_Problem requirements_
What follows is a set of entries. Repeat them exactly, but not their pictures.

_Source data_
------

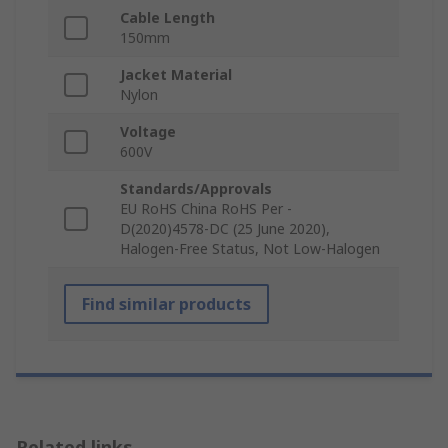
Cable Length
150mm
Jacket Material
Nylon
Voltage
600V
Standards/Approvals
EU RoHS China RoHS Per -
D(2020)4578-DC (25 June 2020),
Halogen-Free Status, Not Low-Halogen
Find similar products
Related links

------

_Answer to this task_
Cable Length
150mm
Jacket Material
Nylon
Voltage
600V
Standards/Approvals
EU RoHS China RoHS Per -
D(2020)4578-DC (25 June 2020),
Halogen-Free Status, Not Low-Halogen
Find similar products
Related links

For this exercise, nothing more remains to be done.